* _Aim of the task_: Exactly as written, transcribe each line of the listing.

* _Data to examine_:
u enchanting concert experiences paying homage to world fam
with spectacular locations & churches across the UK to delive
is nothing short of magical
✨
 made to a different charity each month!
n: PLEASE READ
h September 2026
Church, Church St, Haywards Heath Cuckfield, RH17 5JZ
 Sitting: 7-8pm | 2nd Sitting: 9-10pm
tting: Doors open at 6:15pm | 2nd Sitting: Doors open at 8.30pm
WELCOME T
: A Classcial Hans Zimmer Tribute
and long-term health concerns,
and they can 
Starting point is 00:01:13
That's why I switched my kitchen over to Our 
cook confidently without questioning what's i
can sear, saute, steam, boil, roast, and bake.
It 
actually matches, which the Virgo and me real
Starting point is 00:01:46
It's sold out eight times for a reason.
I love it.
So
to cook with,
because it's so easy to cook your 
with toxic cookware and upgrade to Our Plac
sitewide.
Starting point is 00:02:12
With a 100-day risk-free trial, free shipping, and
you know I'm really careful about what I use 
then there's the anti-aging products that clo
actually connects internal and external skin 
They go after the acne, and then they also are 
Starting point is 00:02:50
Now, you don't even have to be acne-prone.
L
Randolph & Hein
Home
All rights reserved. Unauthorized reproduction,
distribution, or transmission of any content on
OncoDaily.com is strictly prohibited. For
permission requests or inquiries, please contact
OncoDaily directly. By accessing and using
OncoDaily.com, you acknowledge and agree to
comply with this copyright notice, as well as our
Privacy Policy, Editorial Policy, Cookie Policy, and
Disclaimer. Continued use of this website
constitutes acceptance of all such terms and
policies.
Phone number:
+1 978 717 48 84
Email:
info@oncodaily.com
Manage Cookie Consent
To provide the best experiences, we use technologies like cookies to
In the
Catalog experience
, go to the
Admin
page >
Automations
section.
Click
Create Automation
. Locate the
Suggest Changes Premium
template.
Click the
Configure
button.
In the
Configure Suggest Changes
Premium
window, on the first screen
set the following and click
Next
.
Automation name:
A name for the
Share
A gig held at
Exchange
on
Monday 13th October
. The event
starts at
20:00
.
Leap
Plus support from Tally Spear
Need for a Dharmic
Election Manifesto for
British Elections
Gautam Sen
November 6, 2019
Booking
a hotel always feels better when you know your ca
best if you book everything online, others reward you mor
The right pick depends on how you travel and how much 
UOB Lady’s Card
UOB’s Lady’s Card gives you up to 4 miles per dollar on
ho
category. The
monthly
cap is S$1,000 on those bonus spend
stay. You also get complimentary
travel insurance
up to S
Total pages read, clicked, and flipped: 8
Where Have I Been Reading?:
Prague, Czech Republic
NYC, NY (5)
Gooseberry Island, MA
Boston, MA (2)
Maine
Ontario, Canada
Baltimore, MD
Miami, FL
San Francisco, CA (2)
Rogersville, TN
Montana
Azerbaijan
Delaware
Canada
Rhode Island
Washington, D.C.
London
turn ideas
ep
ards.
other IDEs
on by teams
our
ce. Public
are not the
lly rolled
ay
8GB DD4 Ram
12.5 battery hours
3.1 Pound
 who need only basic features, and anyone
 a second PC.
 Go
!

* _Output for this exercise_:
u enchanting concert experiences paying homage to world fam
with spectacular locations & churches across the UK to delive
is nothing short of magical
✨
 made to a different charity each month!
n: PLEASE READ
h September 2026
Church, Church St, Haywards Heath Cuckfield, RH17 5JZ
 Sitting: 7-8pm | 2nd Sitting: 9-10pm
tting: Doors open at 6:15pm | 2nd Sitting: Doors open at 8.30pm
WELCOME T
: A Classcial Hans Zimmer Tribute
and long-term health concerns,
and they can 
Starting point is 00:01:13
That's why I switched my kitchen over to Our 
cook confidently without questioning what's i
can sear, saute, steam, boil, roast, and bake.
It 
actually matches, which the Virgo and me real
Starting point is 00:01:46
It's sold out eight times for a reason.
I love it.
So
to cook with,
because it's so easy to cook your 
with toxic cookware and upgrade to Our Plac
sitewide.
Starting point is 00:02:12
With a 100-day risk-free trial, free shipping, and
you know I'm really careful about what I use 
then there's the anti-aging products that clo
actually connects internal and external skin 
They go after the acne, and then they also are 
Starting point is 00:02:50
Now, you don't even have to be acne-prone.
L
Randolph & Hein
Home
All rights reserved. Unauthorized reproduction,
distribution, or transmission of any content on
OncoDaily.com is strictly prohibited. For
permission requests or inquiries, please contact
OncoDaily directly. By accessing and using
OncoDaily.com, you acknowledge and agree to
comply with this copyright notice, as well as our
Privacy Policy, Editorial Policy, Cookie Policy, and
Disclaimer. Continued use of this website
constitutes acceptance of all such terms and
policies.
Phone number:
+1 978 717 48 84
Email:
info@oncodaily.com
Manage Cookie Consent
To provide the best experiences, we use technologies like cookies to
In the
Catalog experience
, go to the
Admin
page >
Automations
section.
Click
Create Automation
. Locate the
Suggest Changes Premium
template.
Click the
Configure
button.
In the
Configure Suggest Changes
Premium
window, on the first screen
set the following and click
Next
.
Automation name:
A name for the
Share
A gig held at
Exchange
on
Monday 13th October
. The event
starts at
20:00
.
Leap
Plus support from Tally Spear
Need for a Dharmic
Election Manifesto for
British Elections
Gautam Sen
November 6, 2019
Booking
a hotel always feels better when you know your ca
best if you book everything online, others reward you mor
The right pick depends on how you travel and how much 
UOB Lady’s Card
UOB’s Lady’s Card gives you up to 4 miles per dollar on
ho
category. The
monthly
cap is S$1,000 on those bonus spend
stay. You also get complimentary
travel insurance
up to S
Total pages read, clicked, and flipped: 8
Where Have I Been Reading?:
Prague, Czech Republic
NYC, NY (5)
Gooseberry Island, MA
Boston, MA (2)
Maine
Ontario, Canada
Baltimore, MD
Miami, FL
San Francisco, CA (2)
Rogersville, TN
Montana
Azerbaijan
Delaware
Canada
Rhode Island
Washington, D.C.
London
turn ideas
ep
ards.
other IDEs
on by teams
our
ce. Public
are not the
lly rolled
ay
8GB DD4 Ram
12.5 battery hours
3.1 Pound
 who need only basic features, and anyone
 a second PC.
 Go
!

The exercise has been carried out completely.